The Z’ value was calculated based on the ten control wells on each microplate, resulting in an overall Z’-score of 0,8 +/-0,06 for all the chemical library used in the screen. The screening was performed using 20 µM of compounds in 5% DMSO in a single assay. Based on a cut-off of 30% inhibition, the calculated hit rate is 3.02% (46 hits) and the repartition of identified compounds according their percentage of inhibition was indicated in Figure 4. Based on these results, three main families of molecules were identified: anthracyclines, tetracyclines and detergents, the two first of which were further investigated (Tables A1 and A2).
3.4 IC50 determination
Eight anthracyclins were identified with inhibitory potential from zero to 100% at 20 µM (S table 1).

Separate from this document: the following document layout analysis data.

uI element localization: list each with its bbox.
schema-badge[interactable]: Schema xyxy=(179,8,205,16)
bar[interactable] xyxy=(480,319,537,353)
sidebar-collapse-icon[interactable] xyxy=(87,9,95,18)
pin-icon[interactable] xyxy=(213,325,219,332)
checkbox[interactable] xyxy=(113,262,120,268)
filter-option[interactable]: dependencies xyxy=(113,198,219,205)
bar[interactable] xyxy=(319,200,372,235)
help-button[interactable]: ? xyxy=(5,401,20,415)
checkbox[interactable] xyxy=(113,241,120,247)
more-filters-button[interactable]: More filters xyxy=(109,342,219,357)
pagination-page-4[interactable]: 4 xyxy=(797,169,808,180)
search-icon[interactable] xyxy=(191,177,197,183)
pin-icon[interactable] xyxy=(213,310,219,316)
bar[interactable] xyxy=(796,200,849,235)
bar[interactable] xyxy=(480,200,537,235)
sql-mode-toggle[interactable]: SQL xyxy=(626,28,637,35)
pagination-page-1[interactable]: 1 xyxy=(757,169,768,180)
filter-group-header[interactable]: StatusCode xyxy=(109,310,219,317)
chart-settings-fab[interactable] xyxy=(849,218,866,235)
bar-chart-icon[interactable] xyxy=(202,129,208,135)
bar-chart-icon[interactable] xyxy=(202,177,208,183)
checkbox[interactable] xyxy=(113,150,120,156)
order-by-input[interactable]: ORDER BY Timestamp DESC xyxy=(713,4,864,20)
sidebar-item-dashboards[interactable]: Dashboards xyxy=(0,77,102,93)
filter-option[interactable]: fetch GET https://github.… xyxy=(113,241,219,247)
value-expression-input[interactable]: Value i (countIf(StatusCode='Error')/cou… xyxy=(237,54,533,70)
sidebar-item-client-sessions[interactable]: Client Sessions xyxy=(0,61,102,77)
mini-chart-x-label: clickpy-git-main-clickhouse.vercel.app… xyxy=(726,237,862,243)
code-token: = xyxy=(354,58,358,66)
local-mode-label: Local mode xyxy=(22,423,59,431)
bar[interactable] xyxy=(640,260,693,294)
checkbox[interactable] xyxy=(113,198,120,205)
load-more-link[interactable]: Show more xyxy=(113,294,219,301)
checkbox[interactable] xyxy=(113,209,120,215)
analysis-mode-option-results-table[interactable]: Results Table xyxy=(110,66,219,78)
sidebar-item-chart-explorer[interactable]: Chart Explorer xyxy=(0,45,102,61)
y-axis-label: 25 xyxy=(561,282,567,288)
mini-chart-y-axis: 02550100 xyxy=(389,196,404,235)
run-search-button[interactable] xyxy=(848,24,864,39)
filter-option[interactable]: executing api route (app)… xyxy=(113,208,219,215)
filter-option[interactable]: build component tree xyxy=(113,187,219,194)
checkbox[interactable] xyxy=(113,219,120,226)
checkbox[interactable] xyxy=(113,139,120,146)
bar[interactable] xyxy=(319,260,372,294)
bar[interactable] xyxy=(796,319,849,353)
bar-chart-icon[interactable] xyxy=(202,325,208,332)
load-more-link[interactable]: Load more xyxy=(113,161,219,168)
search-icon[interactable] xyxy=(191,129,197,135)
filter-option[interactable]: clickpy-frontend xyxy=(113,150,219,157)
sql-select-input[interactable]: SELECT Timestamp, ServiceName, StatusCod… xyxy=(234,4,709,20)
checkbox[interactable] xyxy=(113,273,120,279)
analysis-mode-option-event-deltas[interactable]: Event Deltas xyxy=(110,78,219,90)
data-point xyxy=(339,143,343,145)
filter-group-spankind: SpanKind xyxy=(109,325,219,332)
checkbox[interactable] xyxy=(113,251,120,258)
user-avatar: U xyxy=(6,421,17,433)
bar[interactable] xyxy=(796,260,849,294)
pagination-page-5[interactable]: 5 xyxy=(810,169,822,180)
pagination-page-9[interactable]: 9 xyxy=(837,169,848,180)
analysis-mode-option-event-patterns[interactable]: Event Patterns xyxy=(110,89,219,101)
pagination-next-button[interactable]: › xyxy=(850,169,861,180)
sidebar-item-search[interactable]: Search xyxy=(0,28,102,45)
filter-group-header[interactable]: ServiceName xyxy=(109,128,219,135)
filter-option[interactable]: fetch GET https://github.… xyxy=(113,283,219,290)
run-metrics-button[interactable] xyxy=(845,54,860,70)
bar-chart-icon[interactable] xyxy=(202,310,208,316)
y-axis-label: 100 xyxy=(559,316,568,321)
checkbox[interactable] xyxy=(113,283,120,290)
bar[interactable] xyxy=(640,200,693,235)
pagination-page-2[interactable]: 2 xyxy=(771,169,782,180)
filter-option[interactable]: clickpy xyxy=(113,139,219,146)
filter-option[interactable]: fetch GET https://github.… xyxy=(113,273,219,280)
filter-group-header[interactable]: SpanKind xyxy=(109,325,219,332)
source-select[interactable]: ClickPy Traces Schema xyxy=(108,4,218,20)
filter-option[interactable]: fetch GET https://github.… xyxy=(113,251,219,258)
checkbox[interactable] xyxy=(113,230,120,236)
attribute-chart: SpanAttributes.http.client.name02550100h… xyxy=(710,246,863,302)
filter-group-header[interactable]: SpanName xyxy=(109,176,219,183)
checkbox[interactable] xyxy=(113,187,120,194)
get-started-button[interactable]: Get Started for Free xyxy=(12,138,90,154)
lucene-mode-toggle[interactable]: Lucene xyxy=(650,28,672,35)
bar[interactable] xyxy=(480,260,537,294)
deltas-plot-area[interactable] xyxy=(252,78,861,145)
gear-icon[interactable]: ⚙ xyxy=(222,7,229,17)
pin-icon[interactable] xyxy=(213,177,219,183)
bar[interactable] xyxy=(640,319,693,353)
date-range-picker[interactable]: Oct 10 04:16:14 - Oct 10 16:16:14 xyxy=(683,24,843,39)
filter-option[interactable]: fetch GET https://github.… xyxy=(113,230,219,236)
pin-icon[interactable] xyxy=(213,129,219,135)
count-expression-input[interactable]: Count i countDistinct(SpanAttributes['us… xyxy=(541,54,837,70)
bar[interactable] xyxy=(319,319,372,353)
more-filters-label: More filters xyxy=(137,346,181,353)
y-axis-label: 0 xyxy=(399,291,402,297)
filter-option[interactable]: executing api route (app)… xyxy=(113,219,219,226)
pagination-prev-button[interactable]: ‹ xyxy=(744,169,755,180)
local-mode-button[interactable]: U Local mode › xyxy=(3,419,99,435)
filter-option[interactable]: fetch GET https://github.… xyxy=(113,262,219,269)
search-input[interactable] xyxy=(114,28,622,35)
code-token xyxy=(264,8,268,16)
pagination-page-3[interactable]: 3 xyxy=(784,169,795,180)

Regarding the five determined IC50s, they perfectly correlated with the calculated percentage of inhibition at 20 µM of the HTS. Four of the five anthracyclins tested were in the same range of IC50s (from 15 to 44 µM). The remaining one, Prestw-385, exhibited a sub-micromolar IC50 (0.34 µM ± 0.05) which was in the same range than Hinokiflavone, the inhibitor control (Fig. 5A).

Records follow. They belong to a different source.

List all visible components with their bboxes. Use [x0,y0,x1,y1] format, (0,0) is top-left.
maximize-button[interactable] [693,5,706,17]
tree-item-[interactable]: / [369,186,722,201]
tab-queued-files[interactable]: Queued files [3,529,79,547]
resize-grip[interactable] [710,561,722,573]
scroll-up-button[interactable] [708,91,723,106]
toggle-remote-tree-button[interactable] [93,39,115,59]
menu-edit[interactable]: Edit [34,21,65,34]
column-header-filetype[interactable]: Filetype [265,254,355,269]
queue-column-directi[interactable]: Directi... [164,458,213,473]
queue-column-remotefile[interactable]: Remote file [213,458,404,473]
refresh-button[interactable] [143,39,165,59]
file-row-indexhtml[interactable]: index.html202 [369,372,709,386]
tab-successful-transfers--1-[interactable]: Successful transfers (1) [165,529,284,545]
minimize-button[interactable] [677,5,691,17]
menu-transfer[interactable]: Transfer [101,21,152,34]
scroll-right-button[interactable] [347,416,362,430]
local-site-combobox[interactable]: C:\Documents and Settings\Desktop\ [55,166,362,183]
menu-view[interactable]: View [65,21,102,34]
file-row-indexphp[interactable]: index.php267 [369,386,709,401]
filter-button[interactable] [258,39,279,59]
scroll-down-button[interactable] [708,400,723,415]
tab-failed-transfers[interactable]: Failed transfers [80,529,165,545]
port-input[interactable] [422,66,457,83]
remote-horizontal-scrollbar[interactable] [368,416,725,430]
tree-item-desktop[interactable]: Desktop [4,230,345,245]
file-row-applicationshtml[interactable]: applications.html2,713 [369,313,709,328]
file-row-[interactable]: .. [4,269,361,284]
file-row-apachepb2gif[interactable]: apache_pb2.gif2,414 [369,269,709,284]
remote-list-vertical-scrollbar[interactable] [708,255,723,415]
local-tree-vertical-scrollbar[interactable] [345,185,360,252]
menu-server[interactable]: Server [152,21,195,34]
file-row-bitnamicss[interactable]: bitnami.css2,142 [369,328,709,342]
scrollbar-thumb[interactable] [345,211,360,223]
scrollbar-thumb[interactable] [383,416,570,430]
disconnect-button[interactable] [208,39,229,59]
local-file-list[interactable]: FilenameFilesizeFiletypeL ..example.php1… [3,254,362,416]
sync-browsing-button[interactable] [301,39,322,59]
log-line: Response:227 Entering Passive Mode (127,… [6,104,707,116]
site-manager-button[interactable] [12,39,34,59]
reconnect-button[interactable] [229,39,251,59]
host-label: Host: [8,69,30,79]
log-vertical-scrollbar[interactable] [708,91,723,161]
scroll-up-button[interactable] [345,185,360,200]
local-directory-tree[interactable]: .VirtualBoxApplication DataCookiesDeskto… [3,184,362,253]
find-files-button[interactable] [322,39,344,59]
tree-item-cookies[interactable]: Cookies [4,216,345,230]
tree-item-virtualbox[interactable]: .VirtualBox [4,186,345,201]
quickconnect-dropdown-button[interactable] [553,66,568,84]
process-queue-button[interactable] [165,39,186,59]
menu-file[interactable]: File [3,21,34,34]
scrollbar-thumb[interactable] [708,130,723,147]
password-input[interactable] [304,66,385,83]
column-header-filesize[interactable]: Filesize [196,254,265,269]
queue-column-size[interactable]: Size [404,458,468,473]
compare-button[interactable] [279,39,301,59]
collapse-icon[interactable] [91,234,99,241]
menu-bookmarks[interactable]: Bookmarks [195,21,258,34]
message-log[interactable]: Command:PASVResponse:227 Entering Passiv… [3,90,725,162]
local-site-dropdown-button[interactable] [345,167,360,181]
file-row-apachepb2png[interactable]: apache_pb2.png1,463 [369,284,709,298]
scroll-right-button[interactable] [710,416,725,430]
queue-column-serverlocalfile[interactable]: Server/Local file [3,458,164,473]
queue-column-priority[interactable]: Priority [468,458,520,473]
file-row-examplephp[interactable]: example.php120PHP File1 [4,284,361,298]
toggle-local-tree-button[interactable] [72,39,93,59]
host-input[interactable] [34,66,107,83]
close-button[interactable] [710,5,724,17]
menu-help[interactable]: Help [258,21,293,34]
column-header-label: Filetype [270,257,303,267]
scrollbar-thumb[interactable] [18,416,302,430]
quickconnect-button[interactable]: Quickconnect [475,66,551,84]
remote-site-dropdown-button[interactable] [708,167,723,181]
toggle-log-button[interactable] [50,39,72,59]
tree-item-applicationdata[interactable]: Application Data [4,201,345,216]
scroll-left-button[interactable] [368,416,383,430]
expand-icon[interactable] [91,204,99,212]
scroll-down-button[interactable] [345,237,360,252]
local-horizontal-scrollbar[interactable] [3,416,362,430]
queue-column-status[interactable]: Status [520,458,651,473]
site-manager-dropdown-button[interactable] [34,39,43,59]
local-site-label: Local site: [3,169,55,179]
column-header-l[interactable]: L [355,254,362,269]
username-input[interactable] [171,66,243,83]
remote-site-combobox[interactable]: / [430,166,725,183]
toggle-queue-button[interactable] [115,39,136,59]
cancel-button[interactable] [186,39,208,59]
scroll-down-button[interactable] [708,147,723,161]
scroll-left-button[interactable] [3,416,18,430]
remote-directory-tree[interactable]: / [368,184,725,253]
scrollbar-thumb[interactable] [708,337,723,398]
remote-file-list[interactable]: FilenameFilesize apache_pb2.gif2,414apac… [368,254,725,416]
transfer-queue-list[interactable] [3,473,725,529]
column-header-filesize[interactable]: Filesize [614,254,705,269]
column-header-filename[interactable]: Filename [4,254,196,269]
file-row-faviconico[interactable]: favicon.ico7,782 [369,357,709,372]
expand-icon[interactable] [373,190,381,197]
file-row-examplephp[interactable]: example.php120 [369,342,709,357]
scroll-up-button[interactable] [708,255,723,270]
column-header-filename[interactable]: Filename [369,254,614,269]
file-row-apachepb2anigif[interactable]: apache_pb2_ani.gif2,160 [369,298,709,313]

Ten tetracyclins were identified in the PCL, with inhibitory potential up to 74% at 20 µM (S table 2). Again, the calculated IC50 values for these compounds was found to perfectly correlate to the percentage of inhibition at 20 µM. Three tetracyclins showed IC50s of 20 µM or higher (Prestw-1000; Prestw-145; Prestw-140) while Prestw-456 and Prestw-1799 exhibited lower IC50s of 3.2 and 5.7 µM respectively (Figure 5B).
4. Discussion
In this study we have established a robust HTS assay with a fluorescent readout for the SARS-CoV RTC. The overall hit rate for the PCL screen is ∼3%, with a cut-off of 30% of inhibition. Obviously, at this stage the identified hits are active only on the SARS-CoV RTC and have by no means been deemed suitable for medication.

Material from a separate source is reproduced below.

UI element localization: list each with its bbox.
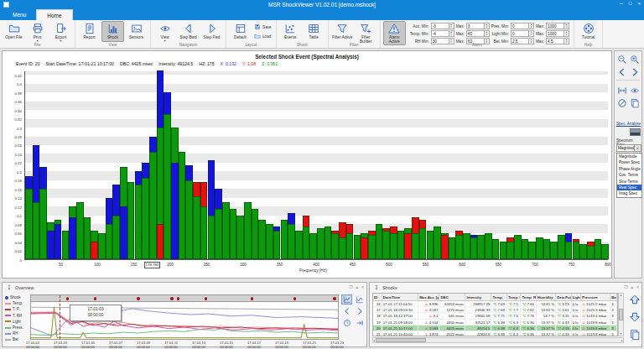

Regarding the selected two families of molecules, the anthracyclins and the tetracyclins, the number of identified molecules did not allow Structure Activity Relationship (SAR) studies. Rather, it is important to outline the accuracy of the IC50s of the primary screening, as well as the reproducibility of the IC50s regarding the calculated standard errors. With the exception of the anthracyclins, which have been described as potential intercalating molecules, it is not known at this stage if these compounds are indeed intercalating, denaturing, or low specificity agents having a mechanism of action suitable for advanced drug design. Preliminary testing in SARS-CoV-2 infected cells indicate that none of the compounds described here show significant antiviral activity (data not shown).
In summary, this work, to the best of our knowledge, is the first description of a robust HTS assay based on a SARS-CoV RTC. It provides a new strategy for the rapid identification of potential anti-SARS inhibitors. The next steps already under development include increasing the output by scaling up the assay to 384 and potentially 1536 wells plates. Furthermore, the screening of large chemical libraries derived from innovative approaches as virtual screenings or Protein Protein Interaction inhibitors (iPPI) will broaden the scope of potential antivirals and constitute a key step to speed up these objectives. Identification of candidate anti-coronavirus drugs, based on a diversity of chemical libraries, should expedite drug discovery and design, and constitute an invaluable help to confirm the target of hits identified during cell-based or phenotypic screens.
Acknowledgements
This work was supported by the Fondation pour la Recherche Médicale (Aide aux équipes), the SCORE project H2020 SC1-PHE-Coronavirus-2020 (grant#101003627), Inserm through the REACTing initiative (REsearch and ACTion targeting emerging infectious diseases), and the ANR-Flash-COVID (ANR-20-COVI-0047-01, TAMAC), supported by the Fondation de France. We thank ML Jung, E. Decroly for helpful comments.